Kegagalan Mengecualikan Penyebab Lain
Salah satu aspek dari diagnosis bipolar definitif adalah pengecualian dari semua penyebab lain untuk perilaku manik atau depresif. Ini berarti mengesampingkan segala kondisi yang mungkin sangat mirip dengan fitur gangguan bipolar, termasuk:
- Gangguan otak, termasuk demensia, epilepsi, ensefalitis, tumor serebral, atau perdarahan otak
- Obat-obatan seperti kortikosteroid, stimulan yang diresepkan, dan levodopa (digunakan pada penyakit Parkinson) dapat menyebabkan gejala manik .
- Gangguan metabolik seperti penyakit Cushing, hipertiroidisme, defisiensi vitamin B12, dan dialisis yang juga dapat menyebabkan perilaku mania
- Skizofrenia , yang dapat menyerupai mania bipolar pada tahap akut
- Penyalahgunaan zat, terutama kokain, ekstasi , atau amfetamin yang dapat memiliki gejala mirip mania
Untuk mengecualikan penyebab ini, terutama pada orang dengan gejala baru dan akut, dokter idealnya akan melakukan tes sebelum menawarkan diagnosis. Mereka mungkin termasuk layar obat, tes pencitraan (CT scan, ultrasound), electroencephalogram (EEG), dan tes darah diagnostik.

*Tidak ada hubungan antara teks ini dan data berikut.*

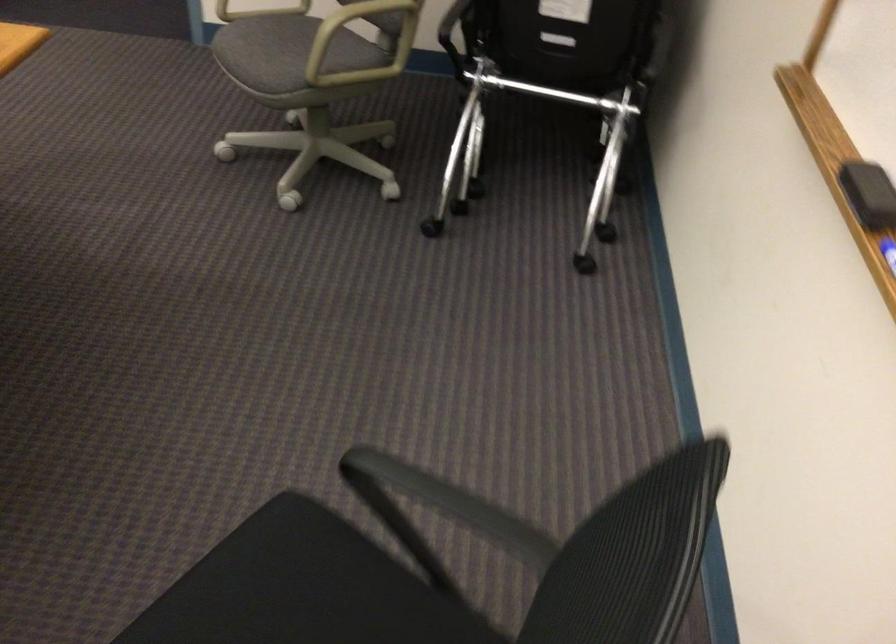 I want to click on black whiteboard eraser, so click(x=867, y=194). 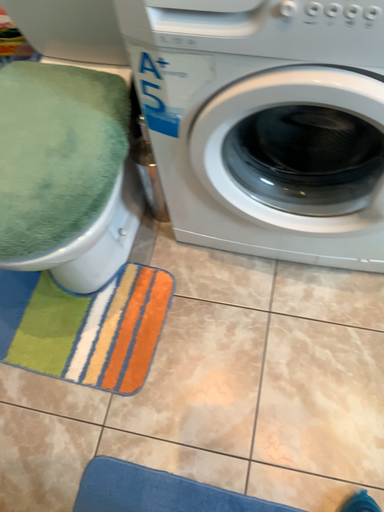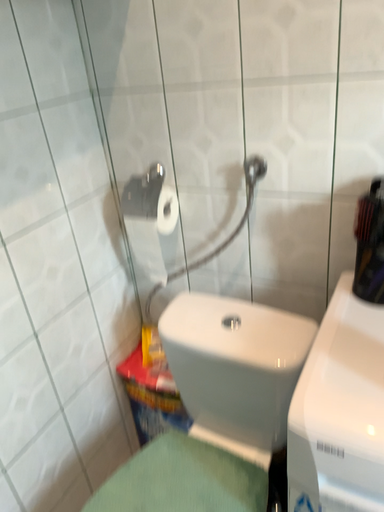 Question: How did the camera likely rotate when shooting the video?

Choices:
 (A) rotated right
 (B) rotated left

Answer: (B) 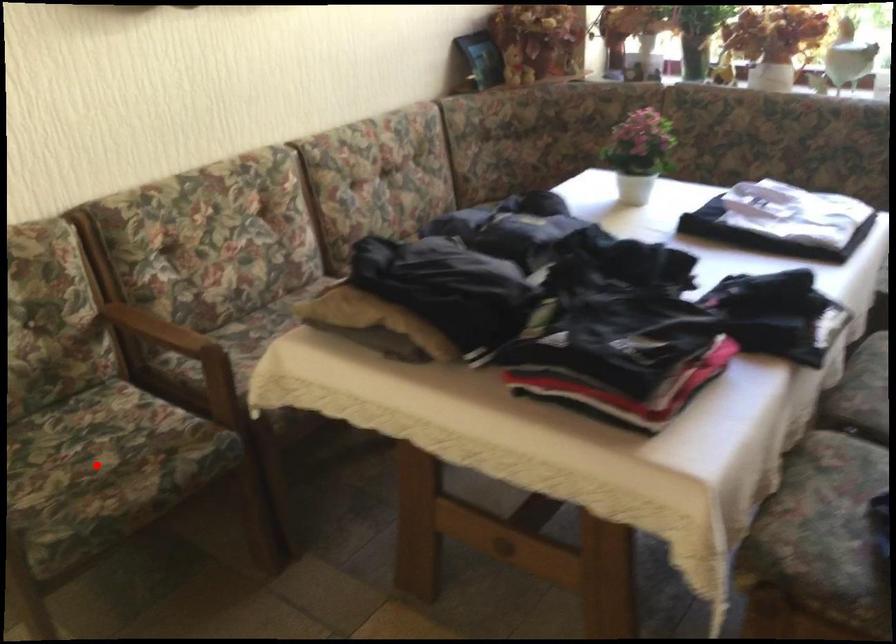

Sayangnya, dalam banyak kasus, ini tidak dilakukan, bahkan di tempat-tempat di mana risiko misdiagnosis tinggi. Salah satu studi yang ditinjau oleh para peneliti dari Universitas Texas menunjukkan bahwa hampir setengah (42,9 persen) orang yang mencari perawatan di pusat penyalahgunaan zat salah didiagnosis dengan gangguan bipolar.
Meskipun benar bahwa ada tingkat penyalahgunaan zat yang tinggi pada orang dengan gangguan bipolar, diagnosis biasanya dilakukan hanya setelah gejala obat sepenuhnya hilang (yang bisa memakan waktu tujuh hingga 14 hari, atau bahkan lebih lama). Seringkali, pengobatan bipolar dimulai jauh sebelum itu.
Tanpa penilaian eksklusi semacam itu, potensi kesalahan diagnosis dan penyalahgunaannya tinggi. Sebuah studi yang dirilis pada tahun 2010 menunjukkan bahwa, dari 528 orang yang menerima cacat Jaminan Sosial untuk gangguan bipolar, hanya 47,6 persen yang memenuhi kriteria diagnostik.
> Sumber:
> Dilsaver, S. "Perkiraan beban ekonomi minimum gangguan bipolar I dan II di Amerika Serikat: 2009." Journal of Affective Disorders. 2011; 129 (1-3): 79-83.
> Ghouse, A .; Sanches, M .; Zunta-Soares, G .; et al. "Overdiagnosis Bipolar Disorder: Analisis Kritis Sastra." Jurnal Dunia Ilmiah. 2013 (2013); ID Artikel 297087.
> Merikangas, K .; Jin, R .; Dia, JP .; et al. "Prevalensi dan Korelasi Bipolar Spectrum Disorder di World Mental Health Survey Initiative . " Arsip Umum Psikiatri. 2011; 68 (3): 241-251.
> Miller, S .; Dell'Osso, B .; dan Ketter, T. "Prevalensi dan beban depresi bipolar." Journal of Affective Disorders. 2014; 169 (S1): S3-S11.
> Parens, E. dan Johnston, H. "Kontroversi mengenai diagnosis dan pengobatan gangguan bipolar pada anak-anak." Child Adolesc Psychiatry Ment Health. 2010; 4: 4-9.